When people criticize the standard of women's football or ask why it doesn't generate the same revenue as the men's game, this history provides the direct answer. The gap isn't natural. It was artificially engineered by a governing body that used its power to crush a competitor.
How to Apply the Lessons of the Rebel Girls Today
The story of the Dick, Kerr Ladies isn't just a history lesson. It's a blueprint for recognizing how institutions protect power and how grassroots movements fight back. If you want to honor their legacy and support the equity they fought for, stop treating women's sports as a charitable cause and start treating it as elite entertainment.
Buy the Tickets Now
Don't wait for the World Cup or a major international final to show up.
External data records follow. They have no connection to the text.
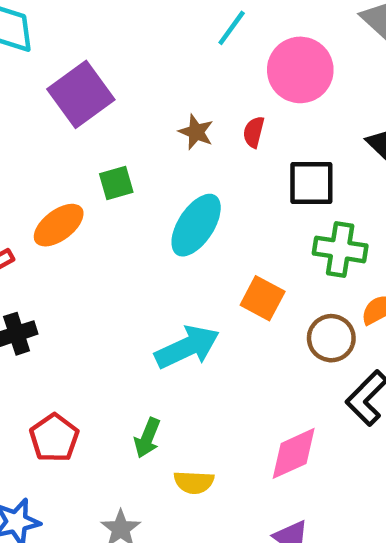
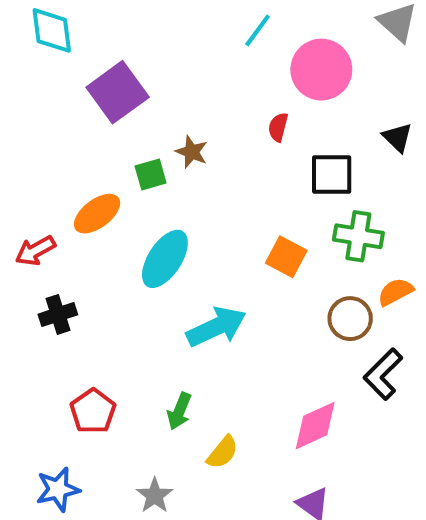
brown star: (196, 132) -> (192, 152), moved
cyan ellipse: (196, 225) -> (165, 259), moved
orange square: (263, 298) -> (286, 257), moved
yellow semicircle: (194, 482) -> (223, 452), turned -54

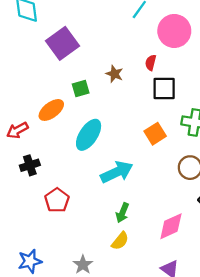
brown star: (192, 152) -> (114, 74), moved
black square: (332, 175) -> (164, 89), moved
orange square: (286, 257) -> (155, 134), turned 30
red pentagon: (93, 411) -> (57, 200), moved
green arrow: (179, 411) -> (122, 213), moved

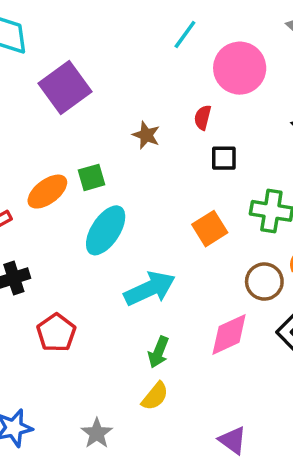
green square: (81, 89) -> (91, 177), moved
black square: (164, 89) -> (224, 158), size x0.7
pink diamond: (171, 226) -> (229, 334), moved

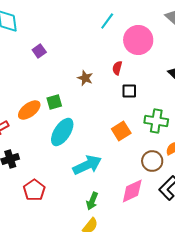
purple square: (65, 87) -> (39, 51), size x0.5

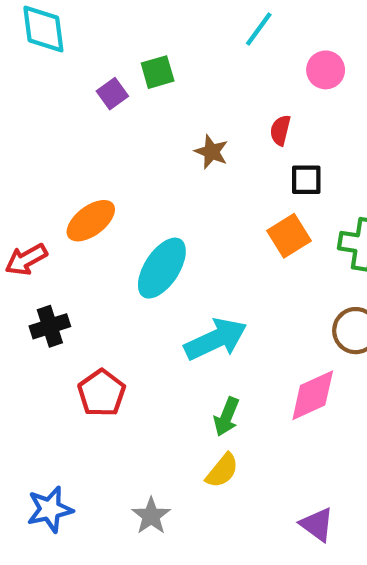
pink circle: (138, 40) -> (326, 70), size x0.6
green square: (54, 102) -> (158, 72), moved
orange square: (121, 131) -> (289, 236), moved

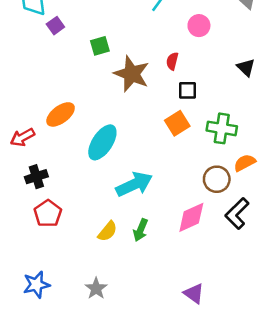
green square: (158, 72) -> (100, 46), moved
purple square: (112, 94) -> (55, 26), moved
brown star: (211, 152) -> (132, 74), size x1.8
red pentagon: (102, 393) -> (48, 214), moved
yellow semicircle: (222, 471) -> (108, 231), moved

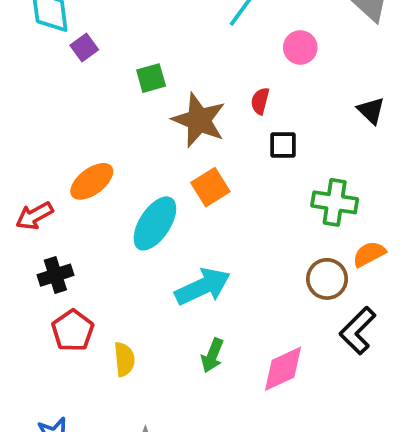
orange square: (177, 123) -> (210, 187), moved
pink diamond: (191, 217) -> (283, 369), moved
yellow semicircle: (108, 231) -> (124, 359), moved, turned -45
The health of the women's game depends on weekly domestic league attendance. Buy season tickets for your local women's side. Bring your kids, your friends, and your colleagues. Fill the stands at the local level exactly like those 53,000 fans did at Goodison Park in 1920.
Demand Equal Infrastructure
Look at how your local school or community club allocates its resources. Are the boys' teams getting the premium evening slots on the synthetic pitches while the girls are relegated to muddy, unlit corners of the park? Demand absolute parity in facilities, coaching quality, and training times. The 1921 ban succeeded because it took away the pitches. Equity starts with giving those pitches back.
Study the Uncensored History
Read books like In a League of Their Own by Gail Newsham, who spent decades recovering the history of the Dick, Kerr Ladies. Watch documentaries. Share the stories of Lily Parr and Alice Kell with young players. When women on the pitch know they are part of a century-old lineage of defiance rather than a modern novelty, it completely changes how they carry themselves. They aren't asking for permission to be there. They are reclaiming what was stolen from them.